[Collected data entries]

= Beginning of Section =

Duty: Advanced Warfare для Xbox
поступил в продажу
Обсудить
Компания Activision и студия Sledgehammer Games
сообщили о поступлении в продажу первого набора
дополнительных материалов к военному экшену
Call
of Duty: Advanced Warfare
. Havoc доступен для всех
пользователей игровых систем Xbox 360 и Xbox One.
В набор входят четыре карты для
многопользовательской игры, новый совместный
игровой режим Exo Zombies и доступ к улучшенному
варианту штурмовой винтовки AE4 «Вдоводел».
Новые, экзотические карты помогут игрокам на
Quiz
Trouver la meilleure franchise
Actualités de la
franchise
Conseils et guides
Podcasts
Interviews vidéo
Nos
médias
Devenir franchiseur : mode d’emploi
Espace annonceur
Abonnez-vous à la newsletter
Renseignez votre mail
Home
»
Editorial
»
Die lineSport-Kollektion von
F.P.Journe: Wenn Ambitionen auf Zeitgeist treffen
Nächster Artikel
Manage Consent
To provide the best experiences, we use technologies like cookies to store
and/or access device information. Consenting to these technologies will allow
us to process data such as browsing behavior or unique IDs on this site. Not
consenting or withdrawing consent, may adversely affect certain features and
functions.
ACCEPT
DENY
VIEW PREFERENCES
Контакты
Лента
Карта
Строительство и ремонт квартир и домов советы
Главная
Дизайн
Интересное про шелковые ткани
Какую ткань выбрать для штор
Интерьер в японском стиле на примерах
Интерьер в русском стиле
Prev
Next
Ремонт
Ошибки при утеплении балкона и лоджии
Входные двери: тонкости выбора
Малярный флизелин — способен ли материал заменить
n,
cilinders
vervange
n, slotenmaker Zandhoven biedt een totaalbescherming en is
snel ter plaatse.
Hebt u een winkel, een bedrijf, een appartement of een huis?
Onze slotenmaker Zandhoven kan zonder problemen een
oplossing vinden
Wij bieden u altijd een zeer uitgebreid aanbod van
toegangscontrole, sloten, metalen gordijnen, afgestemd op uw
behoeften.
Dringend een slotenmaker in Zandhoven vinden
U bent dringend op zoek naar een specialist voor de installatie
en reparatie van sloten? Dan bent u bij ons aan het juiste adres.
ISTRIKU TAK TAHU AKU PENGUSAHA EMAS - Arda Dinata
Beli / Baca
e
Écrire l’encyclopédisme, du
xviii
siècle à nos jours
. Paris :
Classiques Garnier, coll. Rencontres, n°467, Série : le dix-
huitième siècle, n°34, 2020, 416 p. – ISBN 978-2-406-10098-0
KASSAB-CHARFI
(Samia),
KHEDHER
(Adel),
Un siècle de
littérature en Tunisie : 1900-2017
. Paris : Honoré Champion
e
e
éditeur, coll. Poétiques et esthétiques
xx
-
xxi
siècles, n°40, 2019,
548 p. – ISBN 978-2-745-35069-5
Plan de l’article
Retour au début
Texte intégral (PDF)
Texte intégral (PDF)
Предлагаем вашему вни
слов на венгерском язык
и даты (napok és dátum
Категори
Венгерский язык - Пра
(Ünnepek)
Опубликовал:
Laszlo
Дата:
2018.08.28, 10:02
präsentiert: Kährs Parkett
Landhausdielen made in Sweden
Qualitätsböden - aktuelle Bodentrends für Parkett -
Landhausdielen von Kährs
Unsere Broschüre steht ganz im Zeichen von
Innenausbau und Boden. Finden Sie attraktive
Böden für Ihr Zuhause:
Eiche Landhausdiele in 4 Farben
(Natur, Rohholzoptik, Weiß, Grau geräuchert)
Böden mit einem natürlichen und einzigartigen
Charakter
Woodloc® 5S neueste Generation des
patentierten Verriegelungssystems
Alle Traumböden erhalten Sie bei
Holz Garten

= End of Section =

Your answer must be an exact copy of every entry above.

Duty: Advanced Warfare для Xbox
поступил в продажу
Обсудить
Компания Activision и студия Sledgehammer Games
сообщили о поступлении в продажу первого набора
дополнительных материалов к военному экшену
Call
of Duty: Advanced Warfare
. Havoc доступен для всех
пользователей игровых систем Xbox 360 и Xbox One.
В набор входят четыре карты для
многопользовательской игры, новый совместный
игровой режим Exo Zombies и доступ к улучшенному
варианту штурмовой винтовки AE4 «Вдоводел».
Новые, экзотические карты помогут игрокам на
Quiz
Trouver la meilleure franchise
Actualités de la
franchise
Conseils et guides
Podcasts
Interviews vidéo
Nos
médias
Devenir franchiseur : mode d’emploi
Espace annonceur
Abonnez-vous à la newsletter
Renseignez votre mail
Home
»
Editorial
»
Die lineSport-Kollektion von
F.P.Journe: Wenn Ambitionen auf Zeitgeist treffen
Nächster Artikel
Manage Consent
To provide the best experiences, we use technologies like cookies to store
and/or access device information. Consenting to these technologies will allow
us to process data such as browsing behavior or unique IDs on this site. Not
consenting or withdrawing consent, may adversely affect certain features and
functions.
ACCEPT
DENY
VIEW PREFERENCES
Контакты
Лента
Карта
Строительство и ремонт квартир и домов советы
Главная
Дизайн
Интересное про шелковые ткани
Какую ткань выбрать для штор
Интерьер в японском стиле на примерах
Интерьер в русском стиле
Prev
Next
Ремонт
Ошибки при утеплении балкона и лоджии
Входные двери: тонкости выбора
Малярный флизелин — способен ли материал заменить
n,
cilinders
vervange
n, slotenmaker Zandhoven biedt een totaalbescherming en is
snel ter plaatse.
Hebt u een winkel, een bedrijf, een appartement of een huis?
Onze slotenmaker Zandhoven kan zonder problemen een
oplossing vinden
Wij bieden u altijd een zeer uitgebreid aanbod van
toegangscontrole, sloten, metalen gordijnen, afgestemd op uw
behoeften.
Dringend een slotenmaker in Zandhoven vinden
U bent dringend op zoek naar een specialist voor de installatie
en reparatie van sloten? Dan bent u bij ons aan het juiste adres.
ISTRIKU TAK TAHU AKU PENGUSAHA EMAS - Arda Dinata
Beli / Baca
e
Écrire l’encyclopédisme, du
xviii
siècle à nos jours
. Paris :
Classiques Garnier, coll. Rencontres, n°467, Série : le dix-
huitième siècle, n°34, 2020, 416 p. – ISBN 978-2-406-10098-0
KASSAB-CHARFI
(Samia),
KHEDHER
(Adel),
Un siècle de
littérature en Tunisie : 1900-2017
. Paris : Honoré Champion
e
e
éditeur, coll. Poétiques et esthétiques
xx
-
xxi
siècles, n°40, 2019,
548 p. – ISBN 978-2-745-35069-5
Plan de l’article
Retour au début
Texte intégral (PDF)
Texte intégral (PDF)
Предлагаем вашему вни
слов на венгерском язык
и даты (napok és dátum
Категори
Венгерский язык - Пра
(Ünnepek)
Опубликовал:
Laszlo
Дата:
2018.08.28, 10:02
präsentiert: Kährs Parkett
Landhausdielen made in Sweden
Qualitätsböden - aktuelle Bodentrends für Parkett -
Landhausdielen von Kährs
Unsere Broschüre steht ganz im Zeichen von
Innenausbau und Boden. Finden Sie attraktive
Böden für Ihr Zuhause:
Eiche Landhausdiele in 4 Farben
(Natur, Rohholzoptik, Weiß, Grau geräuchert)
Böden mit einem natürlichen und einzigartigen
Charakter
Woodloc® 5S neueste Generation des
patentierten Verriegelungssystems
Alle Traumböden erhalten Sie bei
Holz Garten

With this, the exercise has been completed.